▸ Task:
Nothing but the records, transcribed exactly, should appear in the answer; leave the pictures out.

START Record set

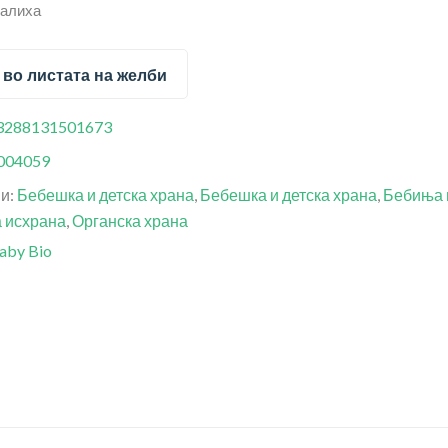
залиха
 во листата на желби
3288131501673
004059
ии:
Бебешка и детска храна
,
Бебешка и детска храна
,
Бебиња 
 исхрана
,
Органска храна
aby Bio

END Record set

▸ Output of the exercise:
залиха
 во листата на желби
3288131501673
004059
ии:
Бебешка и детска храна
,
Бебешка и детска храна
,
Бебиња 
 исхрана
,
Органска храна
aby Bio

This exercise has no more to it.